The investment climate in Tajikistan is very unattractive. According to the World Bank, the country is in the list of the most unfavorable in terms of business environment. In rural areas people survive mainly due to remittances from their relatives – labor migrants. The number of guest workers is difficult to estimate (according to some sources, there are more than one million of them working abroad; currently, the population of the country is about 7 million). According to the Tajik National Bank, in 2007, arrears in the amount of more that $1,2 billion has gone through domestic banks.
Another official figure – despite economic forecasts made at the beginning of 2007, inflation in Tajikistan has gone beyond 20 percent. Tajikistan is the leader among the CIS countries – not only in terms of inflation, but also in terms of poverty. The main food products are imported; for example, a pack of milk in a Dushanbe food store is 30 percent more expensive than that in a Moscow.
Apart from numerous problems in the spheres of social protection, education and heath (with scarce budget allocations), Tajikistan has another heavy burden – debts of Tajik cotton farmers to local and foreign futures companies. In 2007, the debt has grown to $500 million. On the one hand, the government annually develops new debt restructuring programs receiving loans and grants from international monetary institutions to resolve the problem; on the other hand, like in the Soviet times, the authorities establish annual plans on “strategic monoculture” – the “white gold”, which has totally bankrupted the peasants forcing them to go to Russia for earnings.

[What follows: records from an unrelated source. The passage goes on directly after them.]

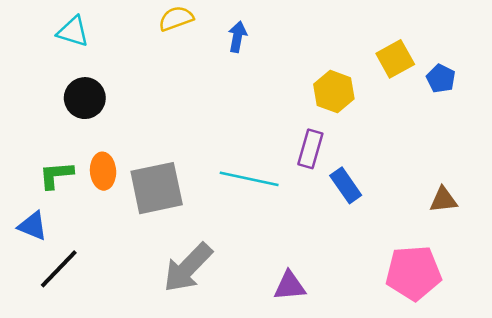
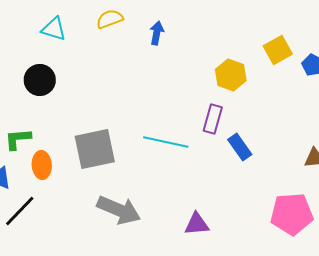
cyan triangle: (73, 32) -> (54, 29), moved
orange ellipse: (103, 171) -> (42, 165), moved
gray arrow: (188, 268) -> (119, 210), turned -111

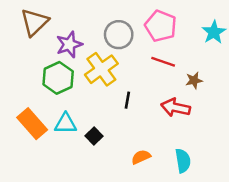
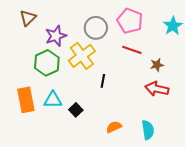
brown triangle: (35, 22) -> (28, 18), size x0.7
red arrow: (176, 108) -> (157, 89), moved
orange rectangle: (32, 124) -> (26, 100), turned 30

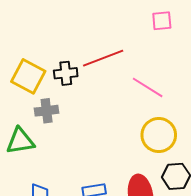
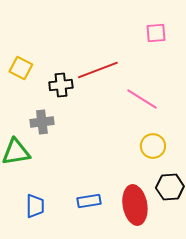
yellow square: (28, 76) -> (21, 68), moved, size x0.7
yellow circle: (159, 135) -> (153, 146), size x0.7

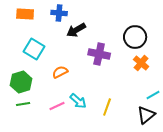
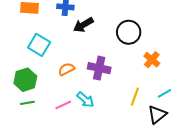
black circle: (135, 37) -> (129, 32), moved
purple cross: (99, 54) -> (99, 68), moved
yellow line: (107, 107) -> (135, 97), moved

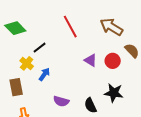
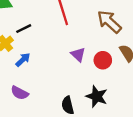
purple semicircle: (61, 101) -> (20, 93), moved

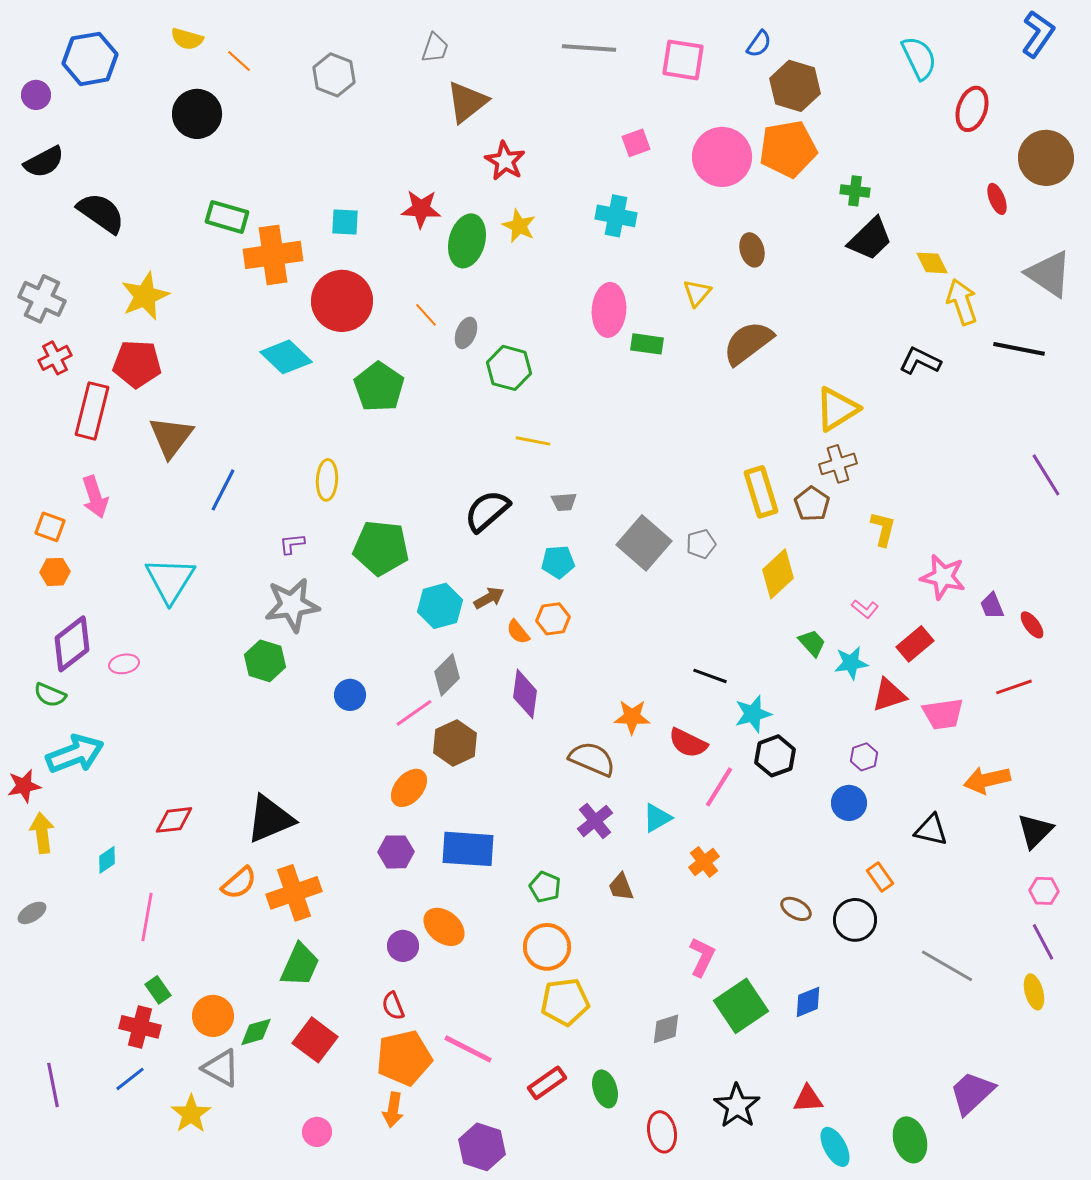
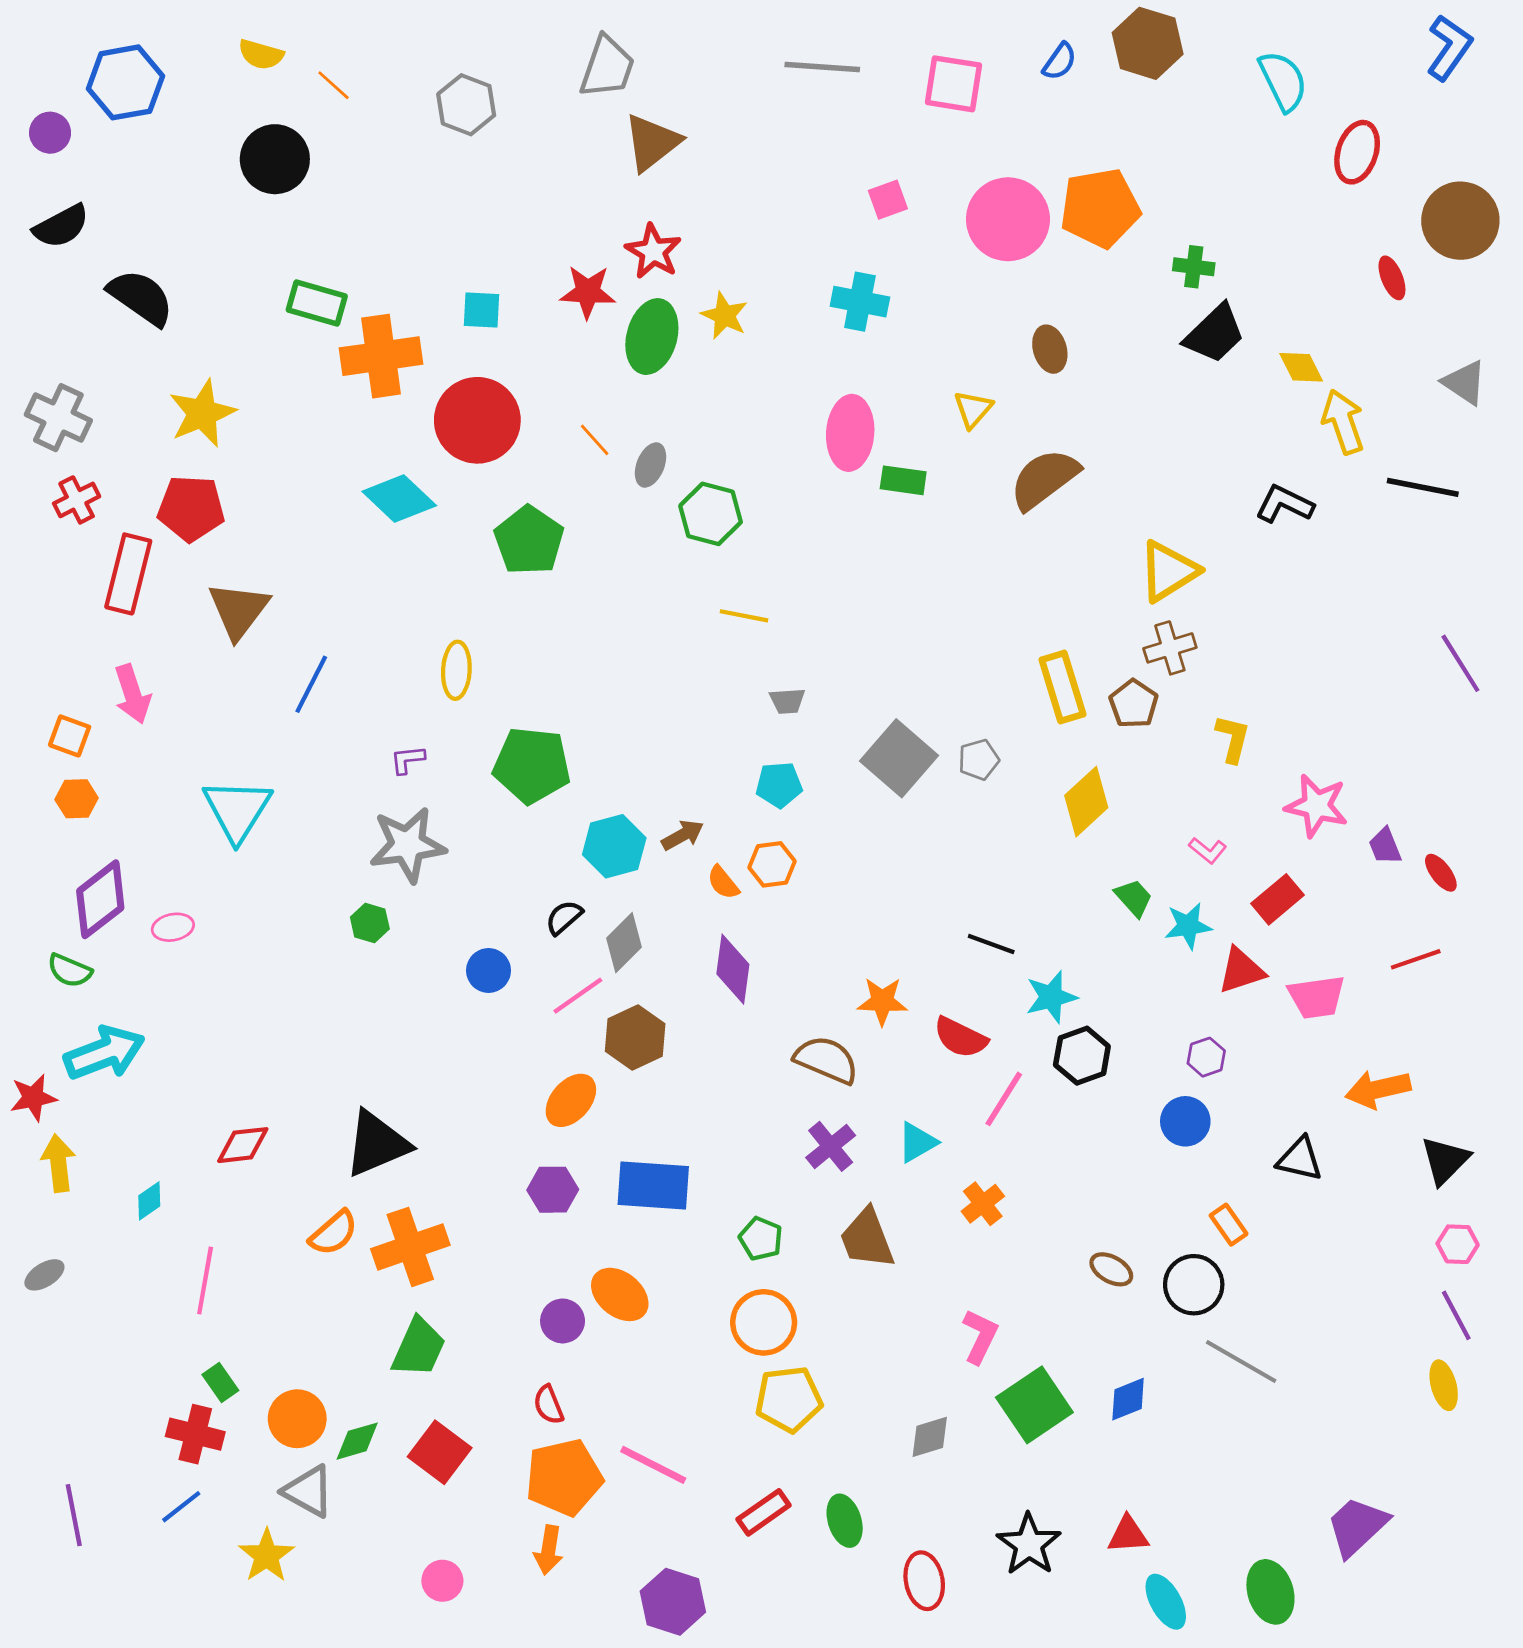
gray trapezoid: (435, 48) -> (607, 67), size x1.5
brown hexagon: (795, 86) -> (1148, 43), moved
red star: (505, 161) -> (653, 251), moved
gray triangle: (1049, 274) -> (1465, 383), size x0.7
black semicircle: (487, 511) -> (564, 917), moved, size x0.6
green hexagon: (265, 661) -> (370, 923), size x0.7
brown trapezoid: (621, 887) -> (867, 1239), size x1.6
gray line: (947, 966) -> (1241, 1361), moved

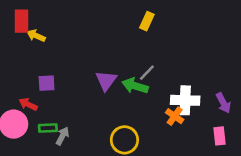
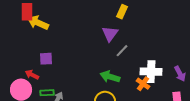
yellow arrow: (36, 36) -> (38, 23), size x1.5
purple triangle: (106, 81) -> (110, 34), moved
green arrow: (135, 86) -> (110, 77), moved

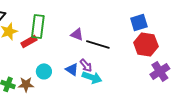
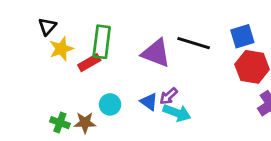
purple triangle: (77, 34) -> (156, 53), size x1.6
black line: (98, 44) -> (194, 43), moved
purple arrow: (86, 65) -> (169, 96), turned 88

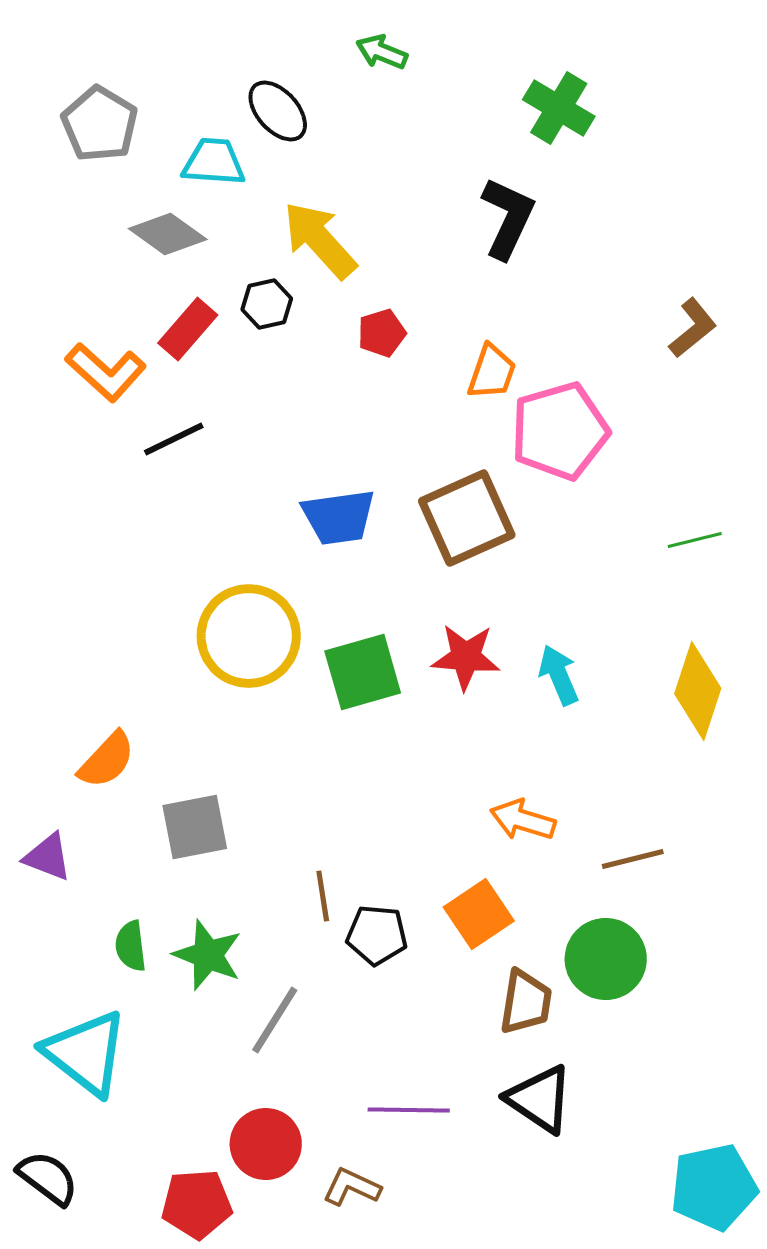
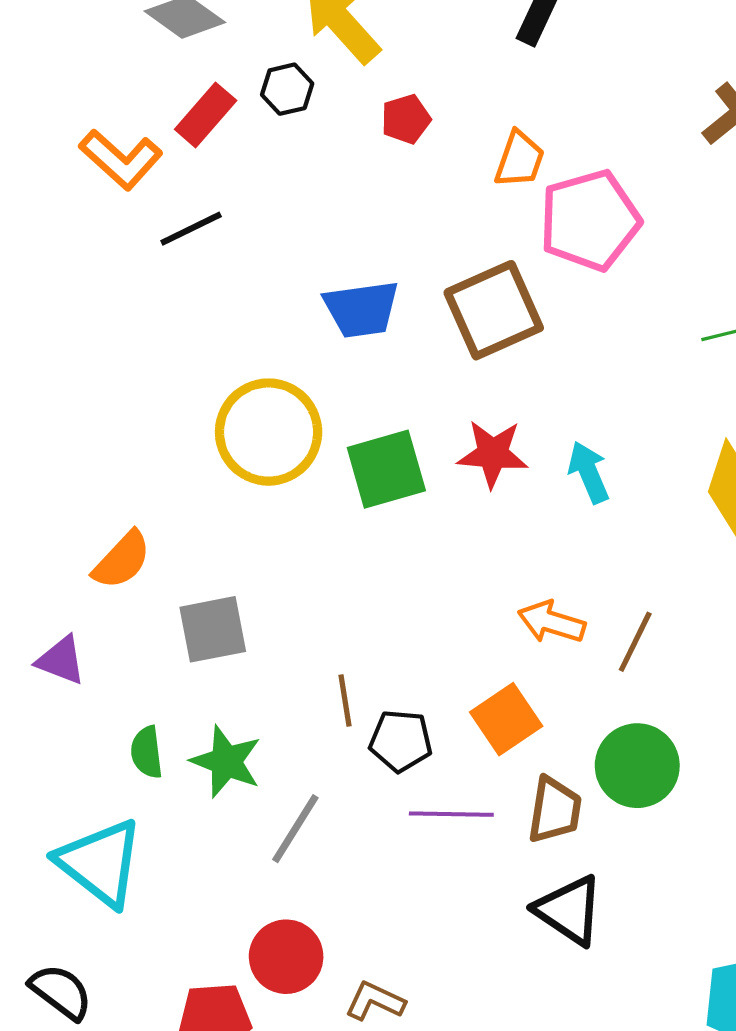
brown line: (633, 859) -> (635, 642), moved, turned -50
purple line: (409, 1110) -> (451, 814), moved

The authorities report that the level of poverty in Tajikistan has decreased to 57 percent. It is unclear what formula led to such indicators – the economy is in stagnation; there are very few new enterprises; and it is unclear how industry can work without electricity. At the end of 2007, Uzbekistan and Turkmenistan promised to increase delivery of natural gas to Tajikistan; at the same time, the neighbors increased prices – up to $145 per one thousand cubic meters of gas.
At a recent press conference, head of Sughd province administration Kohir Rasoulzoda said that economic loss only from outages of electricity in his administrative area amounted to $6.7 million. It is difficult to estimate the economic loss across the country due to unwise policy of the Tajik authorities. Instead of rehabilitating the infrastructure, somebody prefers to erect five-star hotels (currently, there are five such objects in Dushanbe). On a hills in downtown area of the capital, there is an unfinished aqua park; and on the opposite hill – a new palace of Nation (construction works are terminated because the building is sinking).
In the meantime, social strain is growing; people are getting more cynical; they do not believe their government’s promises. There have been some allegations in the press about forthcoming increase of tariffs on electricity and gas – by 40 percent. This means new price boosts on all food products, all kinds of commodities and services. Even employees of international organizations accredited in the country are surprised – why the prices in the poorest of the former Soviet republics are higher than in developed industrial countries?
Spring is coming. It will get warmer, and one problem will be gone. However, after the first rains, residents of Dushanbe will face new challenges – for instance, brown water from taps, – because water purification facilities do not work properly; because somebody has stolen loans and grants. So it goes every year – new season, new seasonal problems.